I can put whatever I want in those widget spaces using the Widget operational page in the backend. Many of the widget that I can use come with my theme or the plugins that I have added on. I can just drag the widgets to the sections that I want them to go, then open them up to program them. This is a lot of fun to organize, and actually one of the easiest parts of putting together your site. Widgets can be moved or changed at any time, so you can add or remove things you like or do not like during the life of your site.
Adding Widgets to Alter the Sites Appearance and Functionality
Place the widgets you want to use in each section to the right, then open and program
Wordpress widget dashboard
Step 8: Now It's Time to Add Your Content
Adding Posts and Pages to Wordpress
Content is the meat of the site. Content is the biggest thing that search engines pick up on, and content is what you actually offer to your readers and customers. The rest is just a fancy shell for presenting the content.
With Wordpress, there are two main ways of presenting content, Posts or Pages. Depending on your theme, the differences between them become less and less.
Let's compare posts and pages.
- Posts: Wordpress is designed as a blog framework, so many people use posts as their main content provider. Posts generate an RSS feed, in date order, so that people can sign up for a feed, and follow your posts via email or a reader. You can promote the content on posts through RSS feed directories, and Twitterfeed. Wordpress allows you to create a custom menu to display your specific posts or categorys on your main page, and using many themes including this one, you can feature or highlight posts through link lists, or featured posts widgets. Posts will basically have a rolling presentation with the newest post first, going backwards. Posts are organized via categories.
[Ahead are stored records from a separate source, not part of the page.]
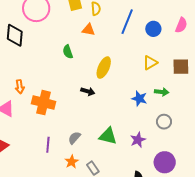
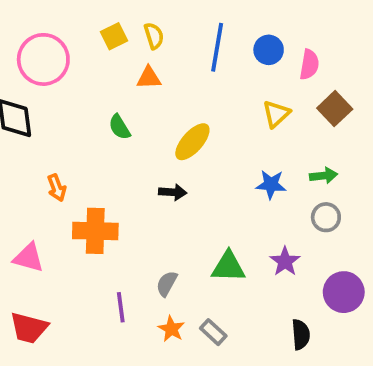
pink semicircle: (181, 25) -> (309, 65), moved
brown square: (181, 67) -> (335, 109), turned -30
yellow ellipse: (104, 68) -> (192, 142), turned 30
orange arrow: (20, 87) -> (57, 188), moved
green arrow: (162, 92) -> (324, 176), moved

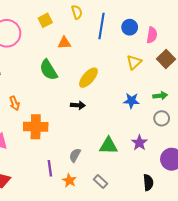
yellow semicircle: (154, 36) -> (77, 12), moved
green semicircle: (119, 127) -> (49, 70), size x1.5
orange star: (171, 329) -> (69, 180), moved

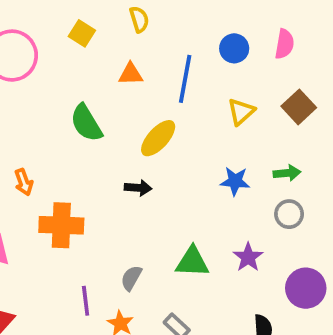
yellow square: (45, 20) -> (82, 33), turned -32
blue line: (102, 26) -> (185, 79), moved
pink semicircle: (152, 35) -> (284, 44), moved
orange triangle: (64, 43) -> (131, 74), moved

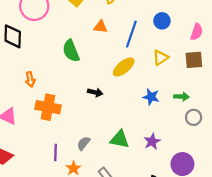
pink semicircle: (284, 44) -> (197, 32), moved
brown square: (299, 107) -> (194, 60), turned 30
yellow ellipse: (158, 138) -> (124, 67), moved
gray circle: (289, 214) -> (194, 117), moved

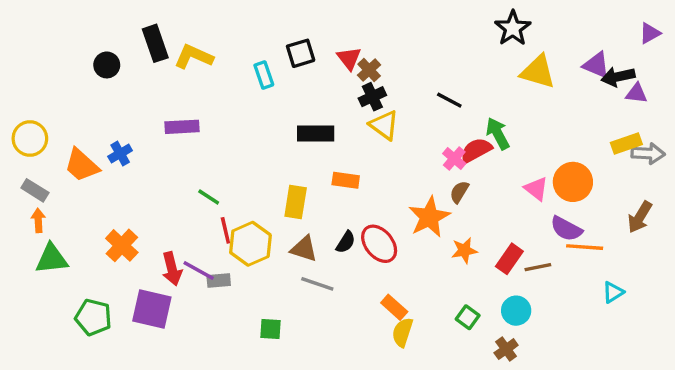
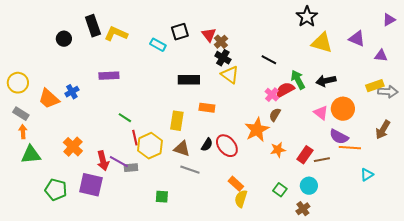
cyan rectangle: (264, 75) -> (158, 45), turned -42
black arrow: (618, 77) -> (326, 81), moved
black cross: (372, 97) -> (223, 58), turned -35

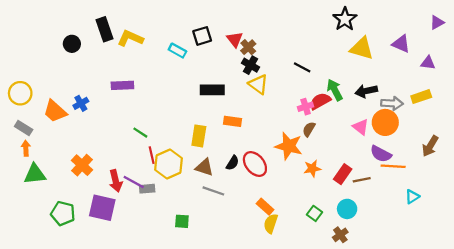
gray arrow: (388, 92) -> (392, 103), moved
pink cross: (272, 95) -> (306, 107), turned 32
orange star: (257, 130) -> (289, 146), turned -30

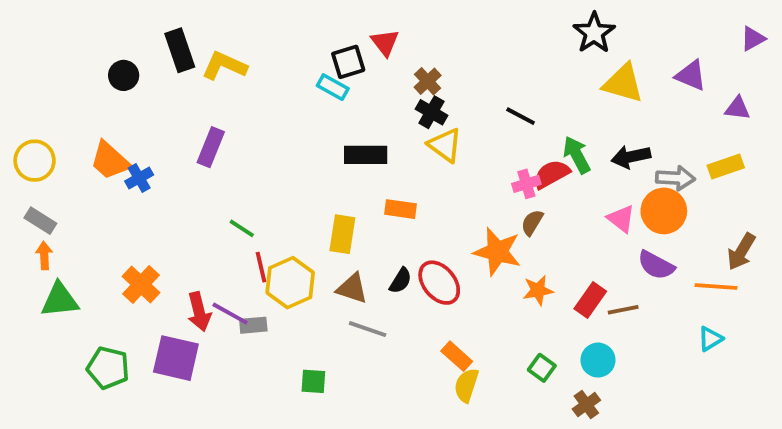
red triangle: (235, 39) -> (385, 43), moved
cyan rectangle: (177, 51) -> (333, 87), moved
purple rectangle: (122, 85) -> (211, 147), turned -65
orange trapezoid: (55, 111) -> (110, 161), moved
orange line: (393, 166) -> (716, 286), moved

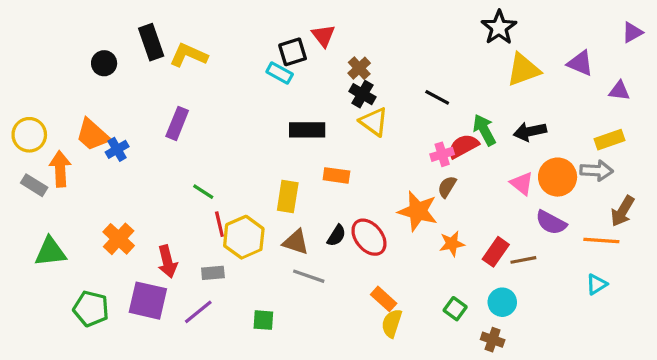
yellow triangle: (623, 83) -> (523, 70), turned -36
gray arrow: (675, 178) -> (597, 171), moved
orange arrow: (44, 255) -> (60, 169), moved, size x1.5
purple line: (230, 314) -> (198, 312), moved, turned -68
brown cross: (586, 405) -> (493, 340), turned -35

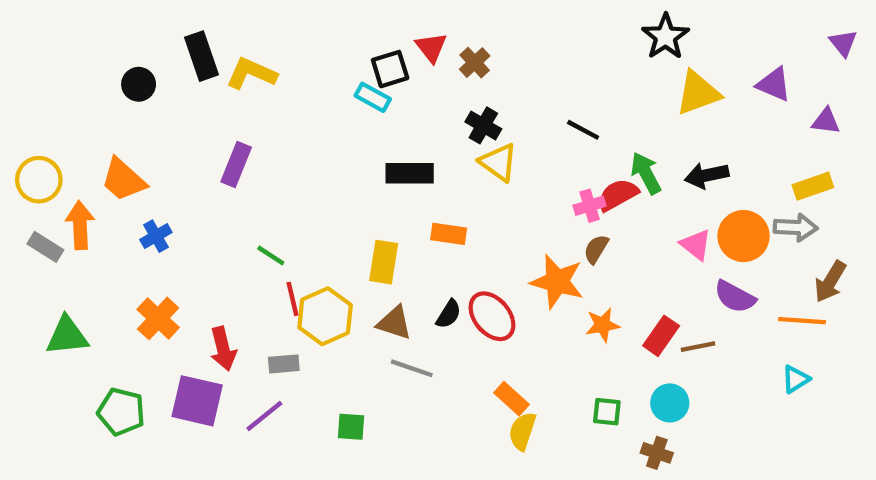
purple triangle: (632, 32) -> (843, 43), turned -40
brown cross: (359, 68) -> (475, 63), moved
blue cross: (117, 149) -> (156, 236), moved
green square: (455, 309) -> (607, 412), turned -30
- Pages: Pages are similar to posts in many ways. On the public side of the site, they look the same to the viewer. Pages are static, so they stay where you put them, and do not generate an RSS feed. Pages can be organized by creating parent pages, and pages that descend from the parent. You can create a custom menu to place the pages on the home page.
As you can see, Pages and Posts are quite similar. Depending on what you plan to put on your site, you will have to decide what to put on a page, and what to put in a post.